**Task goal**:
Please write out all of the entries beneath this line exactly, skipping the pictures.

[Collected data]
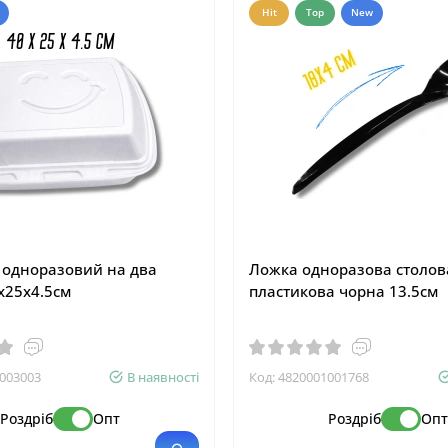
Hit
Top
New
 одноразовий на два
Ложка одноразова столов
х25х4.5см
пластикова чорна 13.5см
003003
В наявності
Код:
4820001001768
Роздріб
Опт
Роздріб
Оп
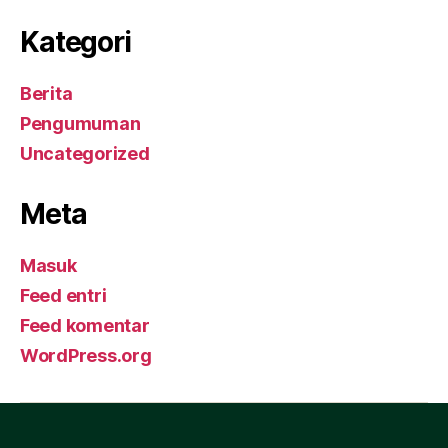
Kategori
Berita
Pengumuman
Uncategorized
Meta
Masuk
Feed entri
Feed komentar
WordPress.org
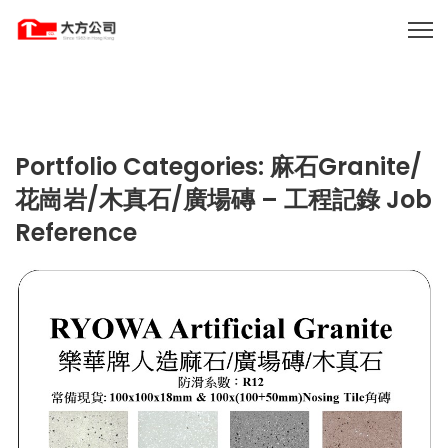
Portfolio Categories:
麻石Granite/
花崗岩/木真石/廣場磚 – 工程記錄 Job
Reference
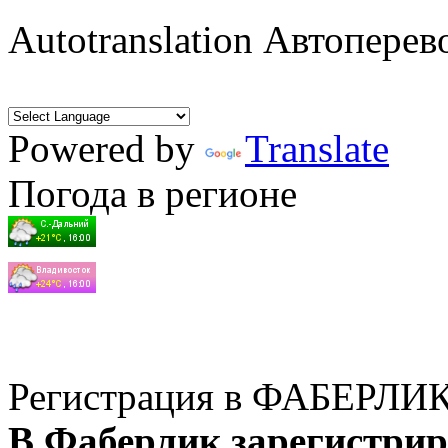
Autotranslation Автоперев
Powered by
Translate
Погода в регионе
Регистрация в ФАБЕРЛИ
В Фаберлик зарегистрир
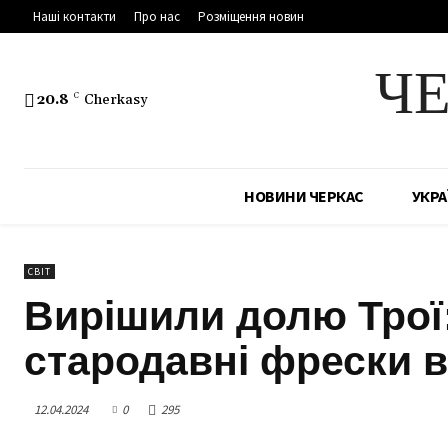
Наші контакти
Про нас
Розміщення новин
Ч
20.8
C
Cherkasy
НОВИНИ ЧЕРКАС
УКРА
СВІТ
Вирішили долю Трої
стародавні фрески в
12.04.2024
0
295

**The answer**:
Hit
Top
New
 одноразовий на два
Ложка одноразова столов
х25х4.5см
пластикова чорна 13.5см
003003
В наявності
Код:
4820001001768
Роздріб
Опт
Роздріб
Оп
Kategori
Berita
Pengumuman
Uncategorized
Meta
Masuk
Feed entri
Feed komentar
WordPress.org
Portfolio Categories:
麻石Granite/
花崗岩/木真石/廣場磚 – 工程記錄 Job
Reference
Autotranslation Автоперев
Powered by
Translate
Погода в регионе
Регистрация в ФАБЕРЛИ
В Фаберлик зарегистрир
Наші контакти
Про нас
Розміщення новин
Ч
20.8
C
Cherkasy
НОВИНИ ЧЕРКАС
УКРА
СВІТ
Вирішили долю Трої
стародавні фрески в
12.04.2024
0
295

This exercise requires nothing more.